Wednesday, 7 October 2015

#TPP : Mooching on drug producers and consumers

Annette King, Jane Kelsey, and Uncle Tom Cobley and all have denounced what, they say, “the TPP will mean with regards to life-saving drug costs.” It’s unfair, they say, that drug companies should have even the five years recognised by the TPP to make the most from selling the many future life-saving drugs that wouldn’t have existed without them.

Is it not too much to recognise where all these life-saving drugs actually come from that everyone takes so much for granted?

And to acknowledge that we in NZ are, to be blunt, mooching on the people who develop and pay for them.

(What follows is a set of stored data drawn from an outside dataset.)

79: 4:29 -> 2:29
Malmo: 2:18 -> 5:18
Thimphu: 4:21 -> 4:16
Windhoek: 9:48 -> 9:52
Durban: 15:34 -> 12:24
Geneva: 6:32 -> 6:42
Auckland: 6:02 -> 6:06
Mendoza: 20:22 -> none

As Jason Potts says of similar folk in Australia, Don't Complain About TPP Pharmaceuticals, We Already Free Ride Off US Consumers:

These folk present themselves as fighting for the public health care system by holding firm in an intellectual property battle against big greedy US pharmaceutical companies who want provisions that will cost sick Australians [and NZers] hundreds of millions of dollars. The media optics are clear about who is on the side of good and who is on the side of evil in this fight.
   
But biologics are extraordinarily expensive, difficult and risky to make. All the huge costs are upfront, with very small marginal costs. The spectacular economics of a few blockbuster drugs need to be set against the enormous costs, and often losses, of the many stages of testing and developing safe and effective new biologics.
   
So who pays for this?
   
The reality is that the US healthcare consumer pays for most of this - this is why the US spends a much larger fraction of its GDP per capita on healthcare (about 17.4 percent) than Australia (about 9.8 percent) [and NZ (about 8.7 percent).
   
Let me put that more starkly – Australian healthcare consumers are free-riding on US healthcare consumers. Sick people in the US are paying more so that sick people in Australia can pay less. That's the issue here. This is about fairness and Australia doing its part to pay its share of the cost of developing life-saving drugs that benefit everyone in the world.

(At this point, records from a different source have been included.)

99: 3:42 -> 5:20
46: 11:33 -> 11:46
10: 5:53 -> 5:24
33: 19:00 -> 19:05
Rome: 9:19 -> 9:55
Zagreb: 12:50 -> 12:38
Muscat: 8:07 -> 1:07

Let’s put it more starkly for NZ readers: Spending on healthcare in New Zealand is the second lowest per person among a group of developed countries. New Zealand healthcare consumers are free-riding on US healthcare consumers and producers. Sick people in the US are paying more so that sick people in New Zealand can pay less. That's the issue here.

Is it fair that the folk paying for and producing life-saving drugs are given so little recognition, either legally.morally or financially?